__PROBLEM TO SOLVE__.
Look through the records that follow. Copy every line containing the word "élections".

__EXTRACTED INFORMATION__.
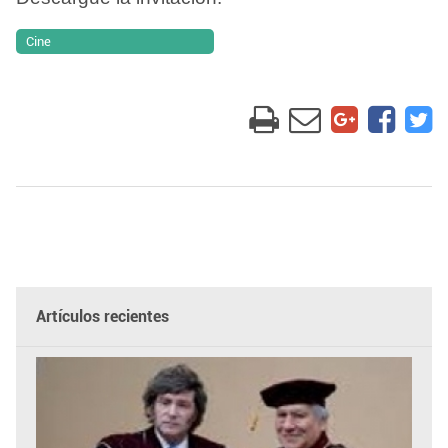
Cine
Artículos recientes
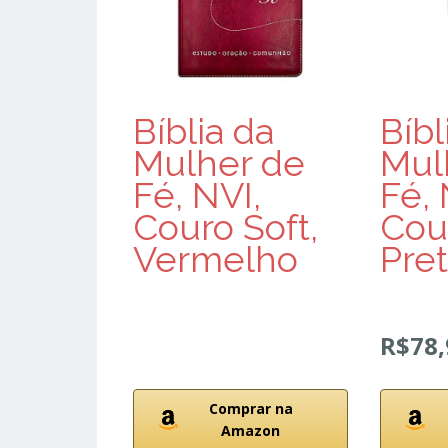
Bíblia da
Bíbl
Mulher de
Mul
Fé, NVI,
Fé, 
Couro Soft,
Cour
Vermelho
Pre
R$78,
Comprar na
Amazon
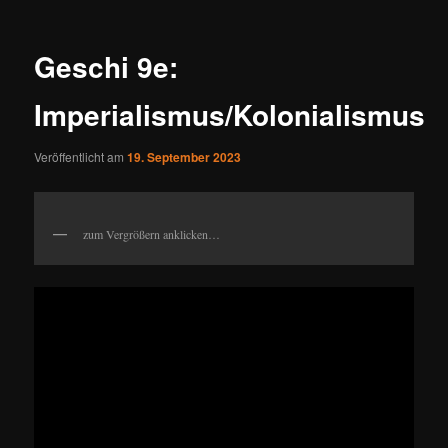
Geschi 9e:
Imperialismus/Kolonialismus
Veröffentlicht am
19. September 2023
zum Vergrößern anklicken…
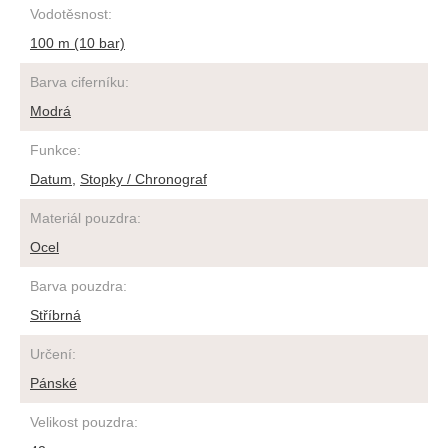
Vodotěsnost
:
100 m (10 bar)
Barva ciferníku
:
Modrá
Funkce
:
Datum
,
Stopky / Chronograf
Materiál pouzdra
:
Ocel
Barva pouzdra
:
Stříbrná
Určení
:
Pánské
Velikost pouzdra
:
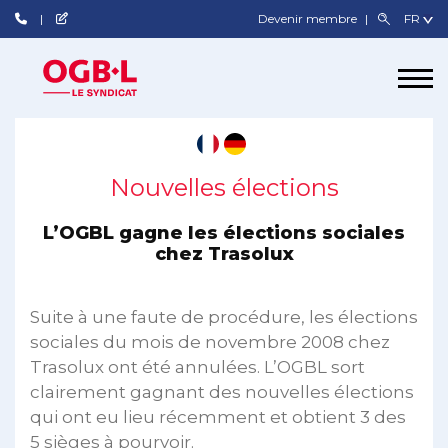
Devenir membre
Nouvelles élections
L’OGBL gagne les élections sociales
chez Trasolux
Suite à une faute de procédure, les élections
sociales du mois de novembre 2008 chez
Trasolux ont été annulées. L’OGBL sort
clairement gagnant des nouvelles élections
qui ont eu lieu récemment et obtient 3 des
5 sièges à pourvoir.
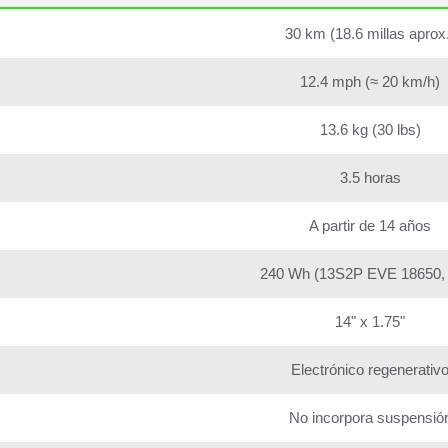
30 km (18.6 millas aprox
12.4 mph (≈ 20 km/h)
13.6 kg (30 lbs)
3.5 horas
A partir de 14 años
240 Wh (13S2P EVE 18650,
14" x 1.75"
Electrónico regenerativ
No incorpora suspensió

__SOLUTION__.
Nouvelles élections
L’OGBL gagne les élections sociales
Suite à une faute de procédure, les élections
clairement gagnant des nouvelles élections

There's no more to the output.